Small Animal Fecal Examination Methods
• Simple Flotation:
◦ Uses high-specific-gravity (1.18–1.33) salt or sugar solutions in commercial kits.
◦ Parasites float to the surface and attach to a coverslip over 5–10 minutes.
• Centrifugal Flotation:
◦ Superior to simple flotation for detecting most parasites, especially whipworm or capillarid eggs.
◦ Best Practice: Centrifugation with zinc sulfate (ZnSO4) is the best option for Giardia duodenalis cysts.
• Direct Smear:
◦ Inexpensive; a tiny speck of feces is mixed with saline.

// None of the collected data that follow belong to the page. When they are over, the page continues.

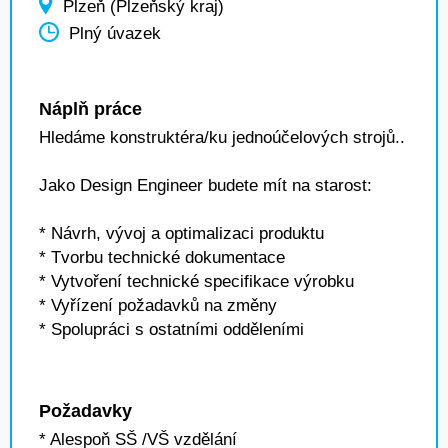
Plzeň (Plzeňský kraj)
Plný úvazek
Náplň práce
Hledáme konstruktéra/ku jednoúčelových strojů..
Jako Design Engineer budete mít na starost:
* Návrh, vývoj a optimalizaci produktu
* Tvorbu technické dokumentace
* Vytvoření technické specifikace výrobku
* Vyřízení požadavků na změny
* Spolupráci s ostatními odděleními
Požadavky
* Alespoň SŠ /VŠ vzdělání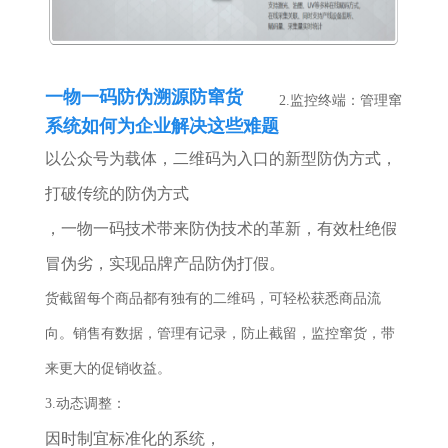
一物一码防伪溯源
防窜货
2.监控终端：管理窜
系统如何为企业解决这些难题
以公众号为载体，二维码为入口的新型防伪方式，
打破传统的防伪方式
，一物一码技术带来防伪技术的革新，有效杜绝假
冒伪劣，实现品牌产品防伪打假。
货截留每个商品都有独有的二维码，可轻松获悉商品流
向。销售有数据，管理有记录，防止截留，监控窜货，带
来更大的促销收益。
3.动态调整：
因时制宜标准化的系统，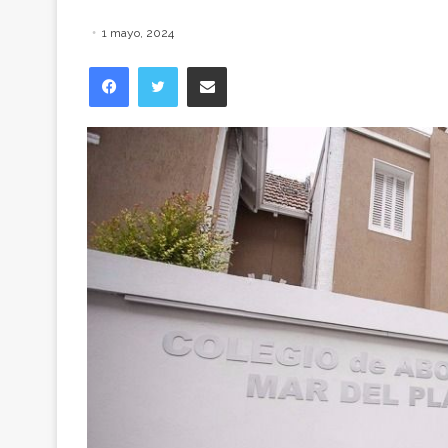
1 mayo, 2024
Facebook
Twitter
Compartir vía correo electrónico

◦ Method of Choice: Detecting protozoal trophozoites (G. duodenalis, T. blagburni); requires very fresh feces (within 20 minutes).

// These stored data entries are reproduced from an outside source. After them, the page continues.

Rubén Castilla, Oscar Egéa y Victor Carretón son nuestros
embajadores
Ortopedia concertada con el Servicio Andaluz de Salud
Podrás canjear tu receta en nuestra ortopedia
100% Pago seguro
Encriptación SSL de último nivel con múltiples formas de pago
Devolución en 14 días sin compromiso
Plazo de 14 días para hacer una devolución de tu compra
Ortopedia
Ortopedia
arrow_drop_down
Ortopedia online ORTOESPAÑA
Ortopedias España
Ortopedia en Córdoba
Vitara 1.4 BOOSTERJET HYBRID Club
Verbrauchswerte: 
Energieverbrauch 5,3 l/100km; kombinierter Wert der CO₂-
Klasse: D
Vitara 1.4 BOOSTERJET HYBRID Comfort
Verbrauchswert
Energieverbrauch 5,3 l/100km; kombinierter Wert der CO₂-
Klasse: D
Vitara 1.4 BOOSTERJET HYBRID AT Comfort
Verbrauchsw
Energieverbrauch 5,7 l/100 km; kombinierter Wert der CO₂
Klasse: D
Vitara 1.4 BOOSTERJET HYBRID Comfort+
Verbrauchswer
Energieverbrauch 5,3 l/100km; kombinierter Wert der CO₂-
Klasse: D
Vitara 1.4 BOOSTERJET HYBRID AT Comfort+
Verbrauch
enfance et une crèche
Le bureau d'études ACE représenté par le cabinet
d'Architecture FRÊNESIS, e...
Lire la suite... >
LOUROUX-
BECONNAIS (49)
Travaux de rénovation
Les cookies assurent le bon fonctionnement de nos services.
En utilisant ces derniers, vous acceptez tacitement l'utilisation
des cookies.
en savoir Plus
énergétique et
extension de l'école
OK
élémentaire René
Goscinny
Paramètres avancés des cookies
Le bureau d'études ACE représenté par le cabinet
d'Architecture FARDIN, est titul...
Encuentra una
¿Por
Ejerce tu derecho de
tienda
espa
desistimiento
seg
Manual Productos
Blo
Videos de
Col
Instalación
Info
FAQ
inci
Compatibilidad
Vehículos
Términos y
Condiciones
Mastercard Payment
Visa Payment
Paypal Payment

◦ Limitation: High rate of false negatives due to small sample size.
• Simple Sedimentation:
◦ Method of Choice: Operculate eggs of trematodes (flukes) and pseudophyllidean cestodes (tapeworms).
◦ Specific Protocol: Use saline instead of water for Heterobilharzia americana to prevent eggs from hatching.
• Baermann Examination:
◦ Method of Choice: Detecting active nematode larvae (lungworms and Strongyloides stercoralis).

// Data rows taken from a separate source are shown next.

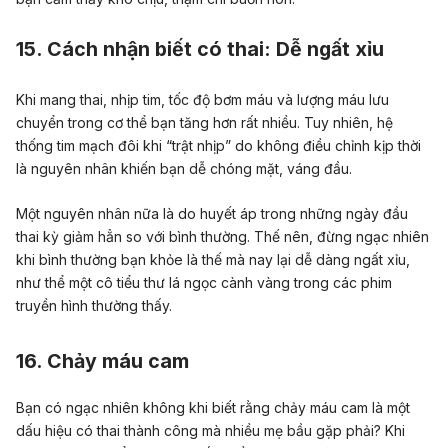
15. Cách nhận biết có thai: Dễ ngất xỉu
Khi mang thai, nhịp tim, tốc độ bơm máu và lượng máu lưu
chuyển trong cơ thể bạn tăng hơn rất nhiều. Tuy nhiên, hệ
thống tim mạch đôi khi “trật nhịp” do không điều chỉnh kịp thời
là nguyên nhân khiến bạn dễ chóng mặt, váng đầu.
Một nguyên nhân nữa là do huyết áp trong những ngày đầu
thai kỳ giảm hẳn so với bình thường. Thế nên, đừng ngạc nhiên
khi bình thường bạn khỏe là thế mà nay lại dễ dàng ngất xỉu,
như thể một cô tiểu thư lá ngọc cành vàng trong các phim
truyền hình thường thấy.
16. Chảy máu cam
Bạn có ngạc nhiên không khi biết rằng chảy máu cam là một
dấu hiệu có thai thành công mà nhiều mẹ bầu gặp phải? Khi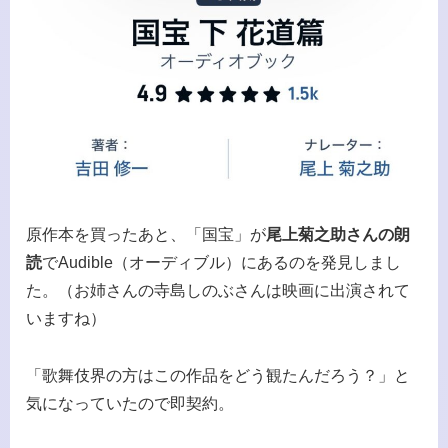
原作本を買ったあと、「国宝」が
尾上菊之助さんの朗
読
でAudible（オーディブル）にあるのを発見しまし
た。（お姉さんの寺島しのぶさんは映画に出演されて
いますね）
「歌舞伎界の方はこの作品をどう観たんだろう？」と
気になっていたので即契約。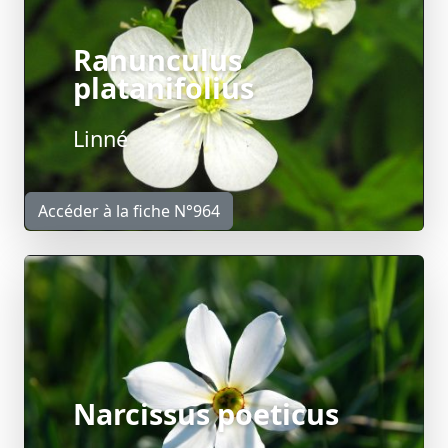
Ranunculus
platanifolius
Linné
Accéder à la fiche N°964
Narcissus poeticus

◦ Uses a funnel with hot tap water; larvae swim out of the fecal sling into the tubing.
◦ Exception: Does not reliably detect Filaroides hirthi or Oslerus osleri (larvae lack motility).
• Immunological (ELISA):
◦ Commercially available for G. duodenalis; more sensitive than a single centrifugal flotation.
◦ Limitation: Stays positive post-treatment; unsuitable for post-treatment monitoring or re-entry into day care.
Other Small Animal Diagnostics:
• Urine: Used to detect eggs of Pearsonema plica (Capillaria plica), Pearsonema feliscati, and Dioctophyme renale.
• Saliva-Sputum/Lavage: Recommended for F. hirthi and O. osleri using transtracheal wash or bronchoalveolar lavage.
• Blood (Heartworm - D. immitis):
◦ Standard Protocol: Combination of Antigen detection (detects adult females) and Microfilaria testing.
◦ Antigen Limitations: False negatives occur if tested <7 months post-exposure or if antigen is sequestered in antibody-antigen complexes.
◦ Microfilaria Tests:Modified Knott's (can differentiate D. immitis from nonpathogenic A. reconditum) and the Filter test.
◦ Species Note: Cats require antigen + antibody testing; microfilaria tests are not recommended for cats.
• Blood (Protozoa):Babesia spp, Cytauxzoon felis, and Hepatozoon canis detected via Giemsa-stained blood smears (acute phase) or molecular methods (chronic phase).
Horse and Production Animal Diagnosis
• Sample Collection: Preferably collected from the rectum.
• Herd Testing: Collect from a minimum of 10 animals; samples can be combined into a single composite herd sample.
◦ Cornell-Wisconsin: Most sensitive; used for low expected counts (adult cattle/camelids).
◦ McMaster/Mini-FLOTAC: Recommended for high counts (>100 EPG); McMaster uses a gridded chamber to estimate EPG.
• Treatment Thresholds:
◦ Horses:≥250 EPG.
◦ Sheep/Goats:>5,000 EPG.
◦ Cattle:>50 reflects moderate infection; >500 reflects heavy burden.
• Fluke Quantification: Requires quantitative fecal sedimentation using soapy water.
Morphological Identification Tools:
• Ocular Micrometer: A critical, inexpensive scale fitted into the microscope eyepiece to measure parasite size, allowing for accurate characterization.
• Expertise: Morphological identification is a subjective, acquired skill requiring high levels of training and experience.